Dalla giungla allo zoo
15 October, 2012
La nascita della campagna #salvaiciclisti ha rinnovato l'attenzione ai temi della mobilità e della ciclabilità e mi capita sempre più spesso di discutere con persone o partecipare a tavoli e incontri in cui si parla di come sostenere l'uso della bicicletta. Per molti lo strumento è chiedere agli amministratori sempre più infrastrutture: le piste ciclabili sono la panacea per la mobilità. D'altro canto è anche l'unico concetto che gli amministratori - dato che si può misurare in km e snocciolare nelle interviste - pare abbiano interiorizzato.
Giorno dopo giorno mi sento ribollire un grido che prima o poi verrà alle labbra e fantozzianamente anche io griderò:
"LE PISTE CICLABILI SONO UNA CAGATA PAZZESCA!".
Temo che lo scroscio liberatorio di applausi del film non arriverà, anzi mi attendo un sommesso mormorio di disapprovazione. Non c'è nulla da fare, il ciclista panda sogna la sua riserva dove muoversi e riprodursi se non in libertà, (forse) almeno in sicurezza.
Capisco la paura di muoversi nel traffico cittadino, ma riflettendoci spartirsi lo spazio non può essere la soluzione.
Partiamo dal fatto che le auto si tengono comunque un buona percentuale dello spazio della carreggiata (fra circolazione e sosta), della rimanente si ritaglia uno spazio per il TPL e uno per le bici e i pedoni, ma questi sono in conflitto, quindi si divide ancora fra pedoni e ciclisti, poi fra ciclisti che vanno piano e ciclisti che vanno veloce (esistono anche in Italia "corsie veloci" per ciclisti) e si arriverà a dividere il marciapiede fra pedoni che passeggiano e quelli che vanno di fretta. Aggiungiamo anche un posto per tavolini e dehors e il quadro è completo.
Risultato? lo spazio perde totalmente di senso unitario e la qualità della città peggiora. Tutto questo in difesa di un senso percepito di sicurezza che non esiste, perché nel momento in cui i flussi si devono per forza incrociare (mai incrociare i flussi! direbbero i Ghostbusters) il conflitto ritorna amplificato dall'abitudine a sentire la strada come propria e tutto questo naturalmente a danno degli utenti più leggeri .

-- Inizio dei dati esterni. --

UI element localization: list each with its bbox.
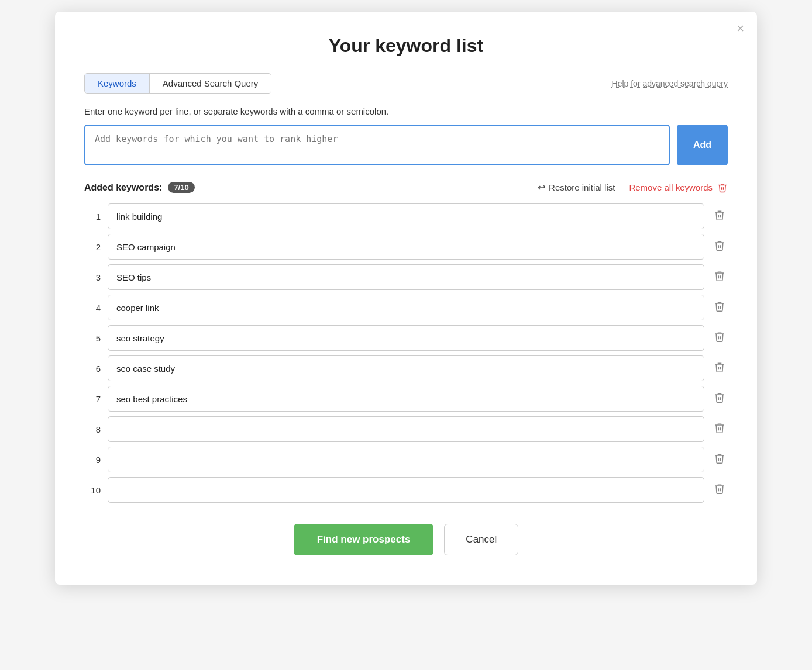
trash-icon (714, 361, 725, 373)
keyword-row: 7 (84, 386, 728, 412)
trash-icon (714, 209, 725, 221)
keyword-field[interactable] (108, 416, 704, 442)
remove-all-trash-icon (717, 182, 728, 193)
trash-icon (714, 422, 725, 434)
keyword-row: 3 (84, 264, 728, 290)
tab-advanced-search[interactable]: Advanced Search Query (150, 74, 271, 93)
trash-icon (714, 301, 725, 312)
modal-title: Your keyword list (84, 35, 728, 57)
row-number: 5 (84, 333, 101, 343)
row-number: 8 (84, 424, 101, 434)
delete-keyword-button[interactable] (711, 481, 728, 500)
delete-keyword-button[interactable] (711, 298, 728, 317)
keyword-row: 4 (84, 295, 728, 320)
keyword-field[interactable] (108, 355, 704, 381)
keyword-field[interactable] (108, 325, 704, 351)
close-button[interactable]: × (737, 22, 744, 35)
modal-container: × Your keyword list Keywords Advanced Se… (55, 12, 757, 585)
trash-icon (714, 240, 725, 251)
row-number: 10 (84, 485, 101, 495)
delete-keyword-button[interactable] (711, 207, 728, 226)
keyword-row: 2 (84, 234, 728, 260)
trash-icon (714, 453, 725, 464)
row-number: 2 (84, 242, 101, 252)
keywords-badge: 7/10 (168, 182, 194, 193)
keyword-row: 6 (84, 355, 728, 381)
keyword-list: 1 2 3 4 5 6 (84, 203, 728, 503)
keywords-label: Added keywords: 7/10 (84, 182, 195, 193)
keyword-field[interactable] (108, 447, 704, 472)
keyword-field[interactable] (108, 386, 704, 412)
tabs: Keywords Advanced Search Query (84, 73, 271, 94)
keyword-field[interactable] (108, 295, 704, 320)
keyword-field[interactable] (108, 477, 704, 503)
keyword-row: 5 (84, 325, 728, 351)
keyword-field[interactable] (108, 203, 704, 229)
add-keyword-row: Add (84, 125, 728, 165)
keyword-row: 9 (84, 447, 728, 472)
delete-keyword-button[interactable] (711, 420, 728, 439)
remove-all-button[interactable]: Remove all keywords (629, 182, 728, 193)
row-number: 3 (84, 272, 101, 282)
footer-buttons: Find new prospects Cancel (84, 524, 728, 555)
instruction-text: Enter one keyword per line, or separate … (84, 106, 728, 116)
delete-keyword-button[interactable] (711, 359, 728, 378)
restore-icon: ↩ (538, 182, 545, 193)
delete-keyword-button[interactable] (711, 268, 728, 287)
row-number: 7 (84, 394, 101, 404)
keyword-row: 1 (84, 203, 728, 229)
add-button[interactable]: Add (677, 125, 728, 165)
trash-icon (714, 331, 725, 343)
find-prospects-button[interactable]: Find new prospects (294, 524, 434, 555)
trash-icon (714, 483, 725, 495)
row-number: 6 (84, 364, 101, 374)
row-number: 4 (84, 303, 101, 313)
trash-icon (714, 270, 725, 282)
row-number: 1 (84, 212, 101, 222)
keywords-header: Added keywords: 7/10 ↩ Restore initial l… (84, 182, 728, 193)
delete-keyword-button[interactable] (711, 450, 728, 469)
tabs-row: Keywords Advanced Search Query Help for … (84, 73, 728, 94)
keyword-field[interactable] (108, 264, 704, 290)
keywords-label-text: Added keywords: (84, 182, 162, 193)
header-actions: ↩ Restore initial list Remove all keywor… (538, 182, 728, 193)
keyword-row: 10 (84, 477, 728, 503)
row-number: 9 (84, 455, 101, 465)
delete-keyword-button[interactable] (711, 329, 728, 348)
restore-button[interactable]: ↩ Restore initial list (538, 182, 615, 193)
restore-label: Restore initial list (549, 182, 615, 192)
delete-keyword-button[interactable] (711, 389, 728, 409)
help-link[interactable]: Help for advanced search query (612, 79, 728, 88)
trash-icon (714, 392, 725, 403)
keyword-input[interactable] (84, 125, 670, 165)
cancel-button[interactable]: Cancel (444, 524, 518, 555)
delete-keyword-button[interactable] (711, 237, 728, 257)
keyword-row: 8 (84, 416, 728, 442)
keyword-field[interactable] (108, 234, 704, 260)
remove-all-label: Remove all keywords (629, 182, 713, 192)
tab-keywords[interactable]: Keywords (85, 74, 150, 93)
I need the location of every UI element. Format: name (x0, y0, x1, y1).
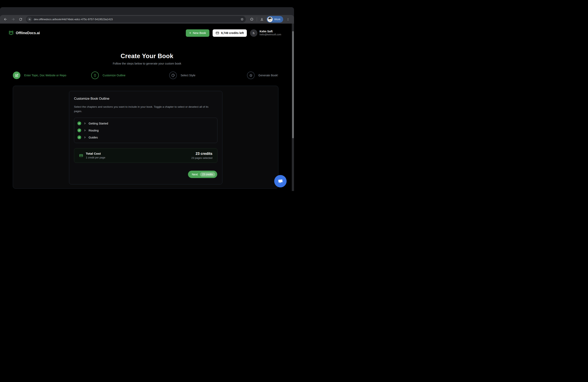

Una compartimentazione dei percorsi serve solo ed esclusivamente in quelle poche arterie in cui in numero e la velocità degli utenti non permetta convivenza (le arterie di grande flusso e le extraurbane, tipicamente quelle in cui le ciclabili non sono presenti) nel resto della città è insensato. Se continueremo a costruire a compartimenti stagni le nostre città non riusciremo mai a convivere.
Il sogno di ogni buon ciclista è invece di avere a disposizione una striscia di asfalto che da casa porti al lavoro, al negozio, alla palestra, una per ogni mezzo e che questi nastri non si incrocino mail. Ma come i fili di Ersilia, la città di Calvino, questi nastri non uniscono, dividono tutti: i ciclisti con i ciclisti, i pedoni con i pedoni, i panda con i panda, le scimmie con le scimmie, i leoni con i leoni.
Alla fine il sogno di libertà degli utenti della strada è la gabbia. Abbiamo distrutto l'ecosistema degli animali e per dar loro "libertà" li abbiamo chiusi in una riserva; per le nostre strade stiamo desiderando lo stesso, invece di pretendere sicurezza e rispetto di regole che già esistono, chiediamo volontariamente di farci rinchiudere.
Rivendico uno spazio che è anche mio, non mi farò rinchiudere: a me gli animali in gabbia fanno troppa tristezza.